## What to do
Without the pictures, set down everything in the listing exactly.

## Information supplied
%%

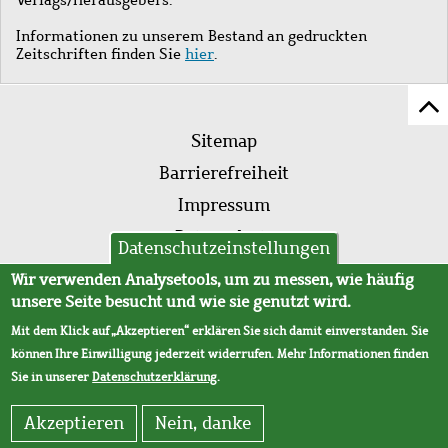
Informationen zu unserem Bestand an gedruckten
Zeitschriften finden Sie
hier
.
Z
Fußleistenmenü
Se
Sitemap
sc
Barrierefreiheit
Impressum
Datenschutz
Datenschutzeinstellungen
AVB
Wir verwenden Analysetools, um zu messen, wie häufig
unsere Seite besucht und wie sie genutzt wird.
Mit dem Klick auf „Akzeptieren“ erklären Sie sich damit einverstanden. Sie
können Ihre Einwilligung jederzeit widerrufen. Mehr Informationen finden
Sie in unserer
Datenschutzerklärung
.
Akzeptieren
Nein, danke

%%

## Response to the exercise
Informationen zu unserem Bestand an gedruckten
Zeitschriften finden Sie
hier
.
Z
Fußleistenmenü
Se
Sitemap
sc
Barrierefreiheit
Impressum
Datenschutz
Datenschutzeinstellungen
AVB
Wir verwenden Analysetools, um zu messen, wie häufig
unsere Seite besucht und wie sie genutzt wird.
Mit dem Klick auf „Akzeptieren“ erklären Sie sich damit einverstanden. Sie
können Ihre Einwilligung jederzeit widerrufen. Mehr Informationen finden
Sie in unserer
Datenschutzerklärung
.
Akzeptieren
Nein, danke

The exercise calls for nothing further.